My goal was to create an efficient Bloom Filter implementation. Bloom Filter structures can be used to represent bigger datasets while maintaining low memory requirements, and it has only two operations. One can insert elements into it, and one can test an element to see if it is present in the set or not. In the past few centuries the Bloom Filters applications became wider and wider, and new variations of Bloom Filters are created. First, I have created my solutions on ordinary computer CPUs, then I have created some other applications which are using CPU and GPU.

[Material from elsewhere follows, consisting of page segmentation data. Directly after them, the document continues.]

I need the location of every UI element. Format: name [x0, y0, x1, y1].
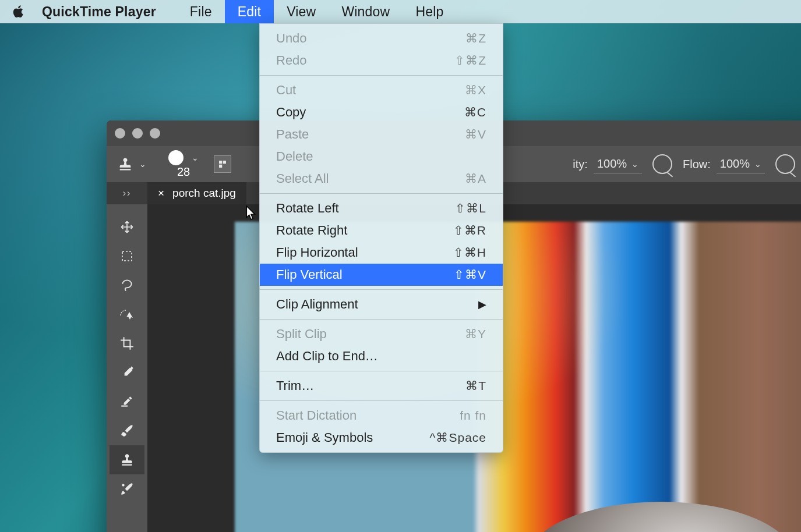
menu-item-delete: Delete [260, 146, 503, 168]
menu-item-clip-alignment[interactable]: Clip Alignment▶ [260, 293, 503, 315]
menu-item-rotate-left[interactable]: Rotate Left⇧⌘L [260, 197, 503, 219]
flow-value: 100% [720, 157, 750, 171]
traffic-light-minimize[interactable] [132, 128, 143, 139]
pressure-opacity-icon[interactable] [652, 154, 672, 174]
quick-selection-tool[interactable] [110, 300, 144, 329]
menu-item-shortcut: ⇧⌘Z [454, 54, 486, 68]
menu-separator [260, 400, 503, 401]
apple-menu-icon[interactable] [13, 5, 26, 19]
menu-edit[interactable]: Edit [225, 0, 274, 23]
brush-size-label: 28 [177, 165, 190, 179]
menu-item-flip-horizontal[interactable]: Flip Horizontal⇧⌘H [260, 242, 503, 264]
edit-dropdown-menu: Undo⌘ZRedo⇧⌘ZCut⌘XCopy⌘CPaste⌘VDeleteSel… [259, 23, 503, 453]
chevron-down-icon: ⌄ [631, 159, 638, 169]
menu-item-label: Delete [276, 149, 313, 164]
document-tab-label: porch cat.jpg [172, 187, 236, 200]
menu-item-start-dictation: Start Dictationfn fn [260, 405, 503, 427]
menu-item-rotate-right[interactable]: Rotate Right⇧⌘R [260, 219, 503, 242]
expand-panels-icon[interactable]: ›› [107, 188, 147, 198]
traffic-light-close[interactable] [115, 128, 125, 139]
tab-close-icon[interactable]: × [158, 187, 164, 200]
menu-item-shortcut: ⌘Y [465, 327, 486, 341]
brush-panel-toggle-icon[interactable] [214, 155, 231, 173]
clone-stamp-tool[interactable] [110, 445, 144, 474]
menu-item-shortcut: ⌘C [464, 105, 486, 119]
menu-item-label: Flip Horizontal [276, 245, 358, 260]
menu-help[interactable]: Help [403, 0, 456, 23]
menu-item-shortcut: ⌘A [465, 172, 486, 186]
chevron-down-icon: ⌄ [192, 153, 199, 162]
svg-rect-0 [122, 251, 132, 261]
menu-separator [260, 319, 503, 320]
menu-item-shortcut: ⌘X [465, 83, 486, 97]
menu-item-trim[interactable]: Trim…⌘T [260, 375, 503, 397]
submenu-arrow-icon: ▶ [478, 298, 486, 311]
menu-item-label: Select All [276, 171, 329, 186]
brush-preview-dot [168, 150, 184, 165]
document-tab[interactable]: × porch cat.jpg [147, 182, 246, 204]
healing-brush-tool[interactable] [110, 387, 144, 416]
menu-item-shortcut: ⌘Z [465, 31, 486, 45]
menu-separator [260, 371, 503, 371]
menu-item-copy[interactable]: Copy⌘C [260, 101, 503, 123]
menu-item-flip-vertical[interactable]: Flip Vertical⇧⌘V [260, 264, 503, 286]
menu-view[interactable]: View [274, 0, 329, 23]
menu-item-shortcut: ⇧⌘H [453, 246, 486, 260]
menu-item-label: Paste [276, 127, 309, 142]
menu-item-paste: Paste⌘V [260, 123, 503, 146]
menu-item-label: Flip Vertical [276, 267, 343, 282]
brush-tool[interactable] [110, 416, 144, 445]
menu-item-cut: Cut⌘X [260, 79, 503, 101]
history-brush-tool[interactable] [110, 474, 144, 503]
chevron-down-icon: ⌄ [754, 159, 761, 169]
flow-control[interactable]: Flow: 100%⌄ [683, 155, 765, 173]
stamp-icon [117, 156, 133, 172]
menu-item-shortcut: ⇧⌘R [453, 224, 486, 237]
menu-item-redo: Redo⇧⌘Z [260, 49, 503, 72]
traffic-light-zoom[interactable] [150, 128, 160, 139]
menu-item-label: Trim… [276, 378, 314, 393]
mouse-cursor-icon [245, 205, 258, 221]
opacity-value: 100% [597, 157, 627, 171]
flow-label: Flow: [683, 158, 711, 171]
opacity-control[interactable]: ity: 100%⌄ [573, 155, 642, 173]
lasso-tool[interactable] [110, 271, 144, 300]
airbrush-icon[interactable] [775, 154, 795, 174]
menu-item-label: Cut [276, 83, 296, 98]
menu-item-shortcut: ⇧⌘V [454, 268, 486, 282]
photoshop-tool-panel [107, 204, 147, 532]
menu-window[interactable]: Window [329, 0, 403, 23]
brush-preset-picker[interactable]: ⌄ 28 [168, 150, 199, 179]
menu-item-shortcut: fn fn [460, 409, 486, 423]
tool-preset-picker[interactable]: ⌄ [107, 156, 157, 172]
menu-separator [260, 193, 503, 194]
crop-tool[interactable] [110, 329, 144, 358]
menu-separator [260, 289, 503, 290]
eyedropper-tool[interactable] [110, 358, 144, 387]
menubar-app-name[interactable]: QuickTime Player [42, 4, 156, 20]
menu-item-label: Undo [276, 31, 307, 46]
menu-item-split-clip: Split Clip⌘Y [260, 323, 503, 345]
menu-item-shortcut: ^⌘Space [430, 431, 486, 445]
menu-item-label: Rotate Right [276, 223, 347, 238]
menu-item-shortcut: ⌘T [465, 379, 486, 393]
mac-menubar: QuickTime Player File Edit View Window H… [0, 0, 801, 23]
marquee-tool[interactable] [110, 242, 144, 271]
menu-item-label: Redo [276, 53, 307, 68]
menu-item-label: Start Dictation [276, 408, 357, 423]
menu-item-emoji-symbols[interactable]: Emoji & Symbols^⌘Space [260, 427, 503, 449]
opacity-label: ity: [573, 158, 588, 171]
menu-item-label: Rotate Left [276, 201, 339, 216]
menu-item-label: Emoji & Symbols [276, 430, 373, 445]
svg-rect-1 [121, 406, 128, 407]
menu-item-undo: Undo⌘Z [260, 27, 503, 49]
menu-file[interactable]: File [177, 0, 225, 23]
move-tool[interactable] [110, 212, 144, 242]
menu-item-add-clip-to-end[interactable]: Add Clip to End… [260, 345, 503, 367]
menu-item-label: Split Clip [276, 327, 327, 342]
menu-item-label: Copy [276, 105, 306, 120]
svg-point-2 [122, 484, 124, 486]
menu-item-shortcut: ⇧⌘L [455, 201, 486, 215]
menu-item-select-all: Select All⌘A [260, 168, 503, 190]
menu-item-label: Clip Alignment [276, 297, 358, 312]
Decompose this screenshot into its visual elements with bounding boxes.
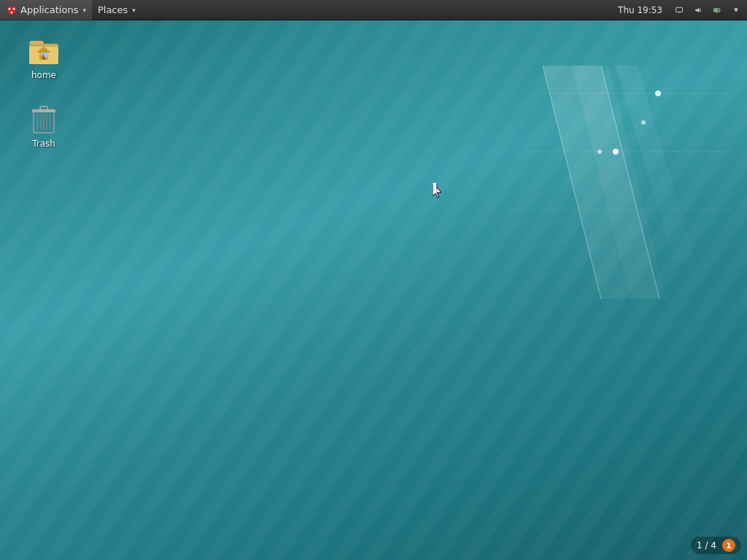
screen-tray-icon[interactable]	[671, 2, 687, 18]
svg-point-15	[11, 11, 13, 13]
volume-icon	[694, 5, 702, 15]
svg-rect-29	[44, 52, 48, 57]
svg-line-37	[50, 114, 50, 130]
battery-icon	[713, 5, 721, 15]
workspace-badge: 1	[722, 539, 735, 552]
home-label: home	[31, 70, 56, 80]
desktop-decoration	[455, 58, 732, 306]
trash-label: Trash	[32, 139, 55, 149]
top-panel: Applications ▾ Places ▾ Thu 19:53	[0, 0, 747, 20]
workspace-switcher[interactable]: 1 / 4 1	[691, 537, 741, 554]
svg-point-13	[9, 7, 11, 9]
svg-rect-39	[40, 106, 47, 110]
panel-left: Applications ▾ Places ▾	[0, 0, 612, 20]
home-icon[interactable]: home	[15, 29, 73, 83]
places-arrow: ▾	[132, 7, 136, 14]
svg-rect-30	[41, 52, 43, 55]
svg-point-6	[641, 120, 646, 125]
desktop-icons: home	[15, 29, 73, 166]
applications-label: Applications	[20, 4, 78, 15]
decoration-svg	[455, 58, 732, 306]
panel-right: Thu 19:53	[612, 0, 747, 20]
applications-arrow: ▾	[82, 7, 86, 14]
places-label: Places	[98, 4, 128, 15]
svg-rect-16	[676, 7, 683, 12]
svg-rect-21	[719, 9, 720, 11]
places-menu[interactable]: Places ▾	[92, 0, 142, 20]
battery-tray-icon[interactable]	[709, 2, 725, 18]
svg-rect-22	[714, 9, 718, 11]
applications-menu-icon	[6, 4, 18, 16]
screen-icon	[676, 5, 683, 15]
desktop: Applications ▾ Places ▾ Thu 19:53	[0, 0, 747, 560]
svg-marker-19	[695, 7, 699, 12]
volume-tray-icon[interactable]	[690, 2, 706, 18]
home-folder-icon	[26, 32, 61, 67]
system-menu-icon[interactable]: ▾	[728, 2, 744, 18]
clock[interactable]: Thu 19:53	[612, 0, 668, 20]
workspace-text: 1 / 4	[697, 540, 716, 551]
trash-can-icon	[26, 101, 61, 136]
svg-point-14	[13, 7, 15, 9]
applications-menu[interactable]: Applications ▾	[0, 0, 92, 20]
svg-line-33	[37, 114, 38, 130]
trash-icon[interactable]: Trash	[15, 98, 73, 152]
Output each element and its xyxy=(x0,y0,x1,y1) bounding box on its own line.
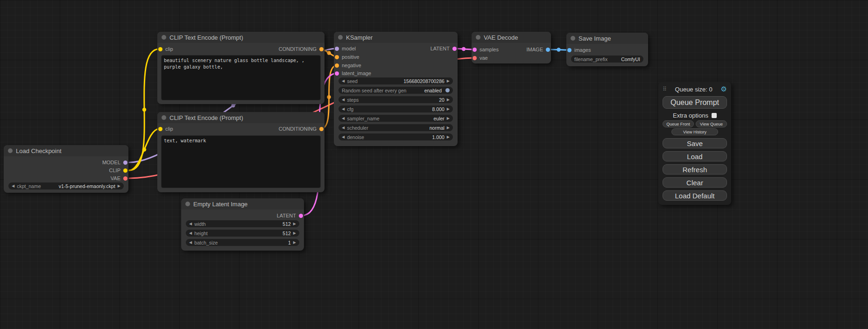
clear-button[interactable]: Clear xyxy=(663,177,727,188)
widget-steps[interactable]: ◀ steps 20 ▶ xyxy=(339,96,453,103)
node-clip-text-encode-positive[interactable]: CLIP Text Encode (Prompt) clip CONDITION… xyxy=(157,32,325,104)
node-title-bar[interactable]: CLIP Text Encode (Prompt) xyxy=(157,32,325,43)
input-port-clip[interactable]: clip xyxy=(157,126,173,132)
collapse-dot[interactable] xyxy=(571,36,575,41)
widget-filename-prefix[interactable]: filename_prefix ComfyUI xyxy=(571,56,643,63)
drag-handle-icon[interactable]: ⠿ xyxy=(663,86,667,92)
node-title-bar[interactable]: Load Checkpoint xyxy=(4,145,128,156)
port-dot[interactable] xyxy=(299,214,303,218)
widget-sampler-name[interactable]: ◀ sampler_name euler ▶ xyxy=(339,115,453,122)
settings-gear-icon[interactable]: ⚙ xyxy=(721,85,727,93)
port-dot[interactable] xyxy=(335,71,339,76)
port-dot[interactable] xyxy=(319,47,324,51)
node-title-bar[interactable]: Empty Latent Image xyxy=(181,198,304,210)
widget-height[interactable]: ◀ height 512 ▶ xyxy=(186,230,299,237)
widget-scheduler[interactable]: ◀ scheduler normal ▶ xyxy=(339,124,453,131)
collapse-dot[interactable] xyxy=(185,202,190,206)
view-history-button[interactable]: View History xyxy=(671,128,718,135)
input-port-images[interactable]: images xyxy=(566,47,591,53)
increment-arrow-icon[interactable]: ▶ xyxy=(293,231,296,235)
view-queue-button[interactable]: View Queue xyxy=(696,120,727,127)
collapse-dot[interactable] xyxy=(8,148,13,153)
increment-arrow-icon[interactable]: ▶ xyxy=(447,98,450,102)
collapse-dot[interactable] xyxy=(476,35,480,40)
input-port-vae[interactable]: vae xyxy=(472,55,488,61)
increment-arrow-icon[interactable]: ▶ xyxy=(447,79,450,83)
toggle-dot[interactable] xyxy=(445,88,450,92)
node-save-image[interactable]: Save Image images filename_prefix ComfyU… xyxy=(566,33,648,66)
save-button[interactable]: Save xyxy=(663,138,727,148)
port-dot[interactable] xyxy=(123,168,127,173)
decrement-arrow-icon[interactable]: ◀ xyxy=(342,79,345,83)
input-port-positive[interactable]: positive xyxy=(334,54,359,60)
decrement-arrow-icon[interactable]: ◀ xyxy=(342,107,345,111)
queue-prompt-button[interactable]: Queue Prompt xyxy=(663,96,727,109)
port-dot[interactable] xyxy=(335,47,339,51)
port-dot[interactable] xyxy=(567,48,572,52)
output-port-image[interactable]: IMAGE xyxy=(527,46,551,53)
increment-arrow-icon[interactable]: ▶ xyxy=(447,107,450,111)
increment-arrow-icon[interactable]: ▶ xyxy=(293,222,296,226)
widget-denoise[interactable]: ◀ denoise 1.000 ▶ xyxy=(339,133,453,140)
port-dot[interactable] xyxy=(319,127,324,131)
widget-cfg[interactable]: ◀ cfg 8.000 ▶ xyxy=(339,105,453,112)
node-title-bar[interactable]: VAE Decode xyxy=(472,32,551,43)
node-title-bar[interactable]: Save Image xyxy=(566,33,648,44)
output-port-clip[interactable]: CLIP xyxy=(109,167,128,174)
widget-ckpt-name[interactable]: ◀ ckpt_name v1-5-pruned-emaonly.ckpt ▶ xyxy=(8,182,124,189)
load-button[interactable]: Load xyxy=(663,151,727,161)
increment-arrow-icon[interactable]: ▶ xyxy=(447,135,450,139)
collapse-dot[interactable] xyxy=(338,35,343,40)
output-port-model[interactable]: MODEL xyxy=(102,159,128,166)
output-port-vae[interactable]: VAE xyxy=(111,175,128,182)
collapse-dot[interactable] xyxy=(162,35,166,40)
widget-seed[interactable]: ◀ seed 156680208700286 ▶ xyxy=(339,77,453,84)
increment-arrow-icon[interactable]: ▶ xyxy=(447,126,450,130)
port-dot[interactable] xyxy=(546,48,550,52)
increment-arrow-icon[interactable]: ▶ xyxy=(118,184,120,188)
port-dot[interactable] xyxy=(158,127,162,131)
extra-options-checkbox[interactable] xyxy=(712,113,717,118)
output-port-latent[interactable]: LATENT xyxy=(277,212,304,219)
queue-front-button[interactable]: Queue Front xyxy=(663,120,694,127)
port-dot[interactable] xyxy=(123,161,127,165)
widget-random-seed-toggle[interactable]: Random seed after every gen enabled xyxy=(339,87,453,94)
decrement-arrow-icon[interactable]: ◀ xyxy=(189,241,192,245)
decrement-arrow-icon[interactable]: ◀ xyxy=(342,117,345,120)
node-empty-latent-image[interactable]: Empty Latent Image LATENT ◀ width 512 ▶ … xyxy=(181,198,304,251)
load-default-button[interactable]: Load Default xyxy=(663,190,727,201)
decrement-arrow-icon[interactable]: ◀ xyxy=(342,126,345,130)
node-vae-decode[interactable]: VAE Decode samples vae IMAGE xyxy=(472,32,551,63)
port-dot[interactable] xyxy=(335,63,339,68)
port-dot[interactable] xyxy=(452,47,457,51)
port-dot[interactable] xyxy=(473,48,477,52)
input-port-samples[interactable]: samples xyxy=(472,46,499,53)
input-port-latent-image[interactable]: latent_image xyxy=(334,70,371,77)
decrement-arrow-icon[interactable]: ◀ xyxy=(189,222,192,226)
node-title-bar[interactable]: KSampler xyxy=(334,32,458,43)
collapse-dot[interactable] xyxy=(162,115,166,120)
prompt-textarea[interactable]: text, watermark xyxy=(161,135,321,188)
decrement-arrow-icon[interactable]: ◀ xyxy=(12,184,14,188)
decrement-arrow-icon[interactable]: ◀ xyxy=(189,231,192,235)
port-dot[interactable] xyxy=(335,55,339,59)
output-port-conditioning[interactable]: CONDITIONING xyxy=(279,46,325,52)
node-title-bar[interactable]: CLIP Text Encode (Prompt) xyxy=(157,112,325,123)
widget-width[interactable]: ◀ width 512 ▶ xyxy=(186,220,299,227)
prompt-textarea[interactable]: beautiful scenery nature glass bottle la… xyxy=(161,55,321,100)
decrement-arrow-icon[interactable]: ◀ xyxy=(342,98,345,102)
output-port-conditioning[interactable]: CONDITIONING xyxy=(279,126,325,132)
input-port-negative[interactable]: negative xyxy=(334,62,361,69)
port-dot[interactable] xyxy=(123,176,127,181)
decrement-arrow-icon[interactable]: ◀ xyxy=(342,135,345,139)
refresh-button[interactable]: Refresh xyxy=(663,164,727,175)
increment-arrow-icon[interactable]: ▶ xyxy=(293,241,296,245)
node-clip-text-encode-negative[interactable]: CLIP Text Encode (Prompt) clip CONDITION… xyxy=(157,112,325,192)
input-port-clip[interactable]: clip xyxy=(157,46,173,52)
port-dot[interactable] xyxy=(473,56,477,60)
input-port-model[interactable]: model xyxy=(334,45,356,52)
widget-batch-size[interactable]: ◀ batch_size 1 ▶ xyxy=(186,239,299,246)
node-ksampler[interactable]: KSampler model positive negative latent_… xyxy=(334,32,458,146)
node-graph-canvas[interactable]: Load Checkpoint MODEL CLIP VAE ◀ ckpt_na… xyxy=(0,0,868,329)
port-dot[interactable] xyxy=(158,47,162,51)
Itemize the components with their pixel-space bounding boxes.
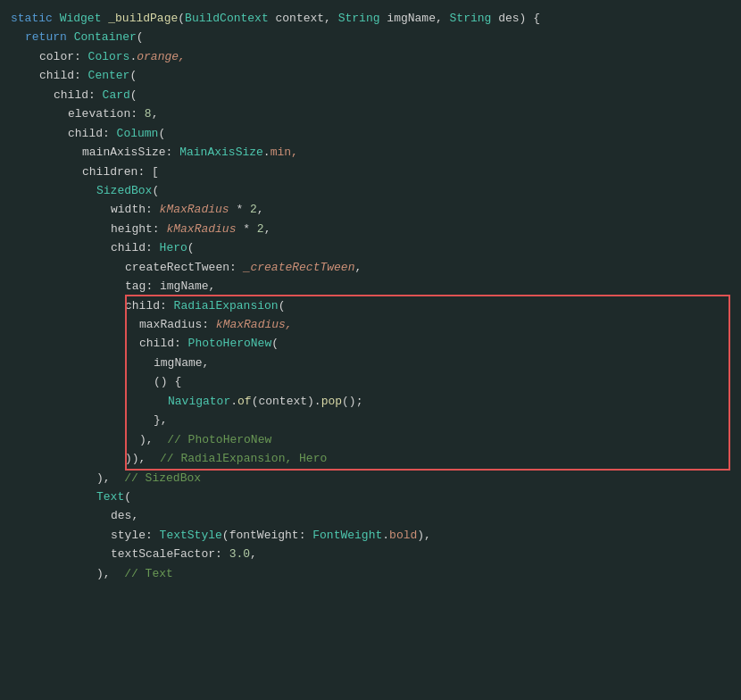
code-token: ( xyxy=(271,334,279,353)
code-editor: static Widget _buildPage(BuildContext co… xyxy=(0,0,741,592)
code-line-5: elevation: 8, xyxy=(0,104,741,123)
code-token: )), xyxy=(125,449,160,468)
code-token: ( xyxy=(137,28,144,46)
code-token: . xyxy=(263,143,271,162)
code-token: Text xyxy=(96,488,124,506)
code-token: ( xyxy=(279,296,286,315)
code-token: kMaxRadius xyxy=(166,220,236,238)
code-line-10: width: kMaxRadius * 2, xyxy=(0,200,741,219)
code-token: tag: imgName, xyxy=(125,277,215,296)
code-token: TextStyle xyxy=(160,526,222,545)
code-token: imgName, xyxy=(380,9,450,28)
code-token: kMaxRadius xyxy=(160,200,229,219)
code-line-19: () { xyxy=(0,372,741,391)
code-token xyxy=(53,9,60,28)
code-line-4: child: Card( xyxy=(0,86,741,104)
code-token: color: xyxy=(39,47,88,66)
code-line-18: imgName, xyxy=(0,354,741,372)
code-token: Navigator xyxy=(168,392,230,411)
code-token: // SizedBox xyxy=(124,469,201,488)
code-token: . xyxy=(129,47,137,66)
code-token: String xyxy=(450,9,492,28)
code-token: child: xyxy=(111,238,160,257)
code-token: child: xyxy=(125,296,174,315)
code-token: , xyxy=(250,545,257,563)
code-line-3: child: Center( xyxy=(0,66,741,85)
code-token: 3.0 xyxy=(229,545,250,563)
code-token: mainAxisSize: xyxy=(82,143,179,162)
code-token: MainAxisSize xyxy=(179,143,263,162)
code-token: BuildContext xyxy=(185,9,269,28)
code-token: _createRectTween xyxy=(244,258,355,277)
code-token: ), xyxy=(96,469,124,488)
code-line-17: child: PhotoHeroNew( xyxy=(0,334,741,353)
code-token: elevation: xyxy=(68,104,145,123)
code-line-24: ), // SizedBox xyxy=(0,469,741,488)
code-line-0: static Widget _buildPage(BuildContext co… xyxy=(0,9,741,28)
code-token: context, xyxy=(269,9,338,28)
code-token: Colors xyxy=(88,47,130,66)
code-token: Column xyxy=(117,124,159,143)
code-content: static Widget _buildPage(BuildContext co… xyxy=(0,0,741,592)
code-token: child: xyxy=(68,124,117,143)
code-token: String xyxy=(338,9,380,28)
code-token: (fontWeight: xyxy=(222,526,312,545)
code-token: children: [ xyxy=(82,162,159,181)
code-token: (); xyxy=(342,392,362,411)
code-line-26: des, xyxy=(0,506,741,525)
code-token: Center xyxy=(88,66,130,85)
code-token: }, xyxy=(154,411,168,429)
code-line-6: child: Column( xyxy=(0,124,741,143)
code-token: des, xyxy=(111,506,138,525)
code-line-28: textScaleFactor: 3.0, xyxy=(0,545,741,563)
code-token: . xyxy=(230,392,237,411)
code-line-20: Navigator.of(context).pop(); xyxy=(0,392,741,411)
code-token: child: xyxy=(54,86,103,104)
code-token: * xyxy=(236,220,256,238)
code-token: (context). xyxy=(252,392,321,411)
code-token: 2 xyxy=(250,200,257,219)
code-token: 2 xyxy=(257,220,264,238)
code-token: kMaxRadius, xyxy=(216,315,293,334)
code-token: Card xyxy=(103,86,130,104)
code-token: ( xyxy=(130,86,137,104)
code-token: bold xyxy=(389,526,417,545)
code-token: width: xyxy=(111,200,160,219)
code-line-22: ), // PhotoHeroNew xyxy=(0,430,741,449)
code-token xyxy=(67,28,74,46)
code-token: // RadialExpansion, Hero xyxy=(160,449,327,468)
code-token: ), xyxy=(417,526,431,545)
code-line-11: height: kMaxRadius * 2, xyxy=(0,220,741,238)
code-token: orange, xyxy=(137,47,186,66)
code-token: SizedBox xyxy=(96,181,152,200)
code-line-25: Text( xyxy=(0,488,741,506)
code-token: ( xyxy=(124,488,131,506)
code-line-15: child: RadialExpansion( xyxy=(0,296,741,315)
code-line-9: SizedBox( xyxy=(0,181,741,200)
code-token: ( xyxy=(152,181,159,200)
code-token: PhotoHeroNew xyxy=(188,334,272,353)
code-token: of xyxy=(237,392,252,411)
code-token: () { xyxy=(154,372,181,391)
code-token: createRectTween: xyxy=(125,258,244,277)
code-token: child: xyxy=(39,66,88,85)
code-line-14: tag: imgName, xyxy=(0,277,741,296)
code-token: ( xyxy=(187,238,195,257)
code-token: Container xyxy=(74,28,137,46)
code-token: Hero xyxy=(160,238,187,257)
code-token: RadialExpansion xyxy=(174,296,279,315)
code-line-12: child: Hero( xyxy=(0,238,741,257)
code-token: * xyxy=(229,200,250,219)
code-token: ( xyxy=(129,66,137,85)
code-token: static xyxy=(11,9,53,28)
code-token: FontWeight xyxy=(312,526,382,545)
code-line-2: color: Colors.orange, xyxy=(0,47,741,66)
code-line-13: createRectTween: _createRectTween, xyxy=(0,258,741,277)
code-token: , xyxy=(354,258,362,277)
code-token: min, xyxy=(271,143,298,162)
code-line-16: maxRadius: kMaxRadius, xyxy=(0,315,741,334)
code-token: height: xyxy=(111,220,166,238)
code-token: _buildPage xyxy=(108,9,178,28)
code-token: imgName, xyxy=(154,354,209,372)
code-line-27: style: TextStyle(fontWeight: FontWeight.… xyxy=(0,526,741,545)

When I have created implementations on the CPU, I have used C++11, which offers tools for thread management, such as creating threads and synchronizing between them. These tools have a great adventage, they are standardized, which means that the application has the potential to be compiled on different platforms.
For the general-purpose GPU programming I have used the NVIDIA CUDA architecture. It can be learned easily, and the programmer can create applications in general programming languages just like C. The challange is to learn the GPU’s specialities, like different memory spaces and to parallelize algorithms effectively. Programming on GPUs has a great potential, if a problem parallelized effectively, one can achieve great performance gain.
In my thesis after a short introduction I will present the Bloom Filters and the CUDA architecture. After that I will show a simple Bloom Filter implementation, then different parallelized ones on the CPU. I will use the ideas used in these solutions, to create applications which are running on the CUDA architecture. At last I will compare the different solutions.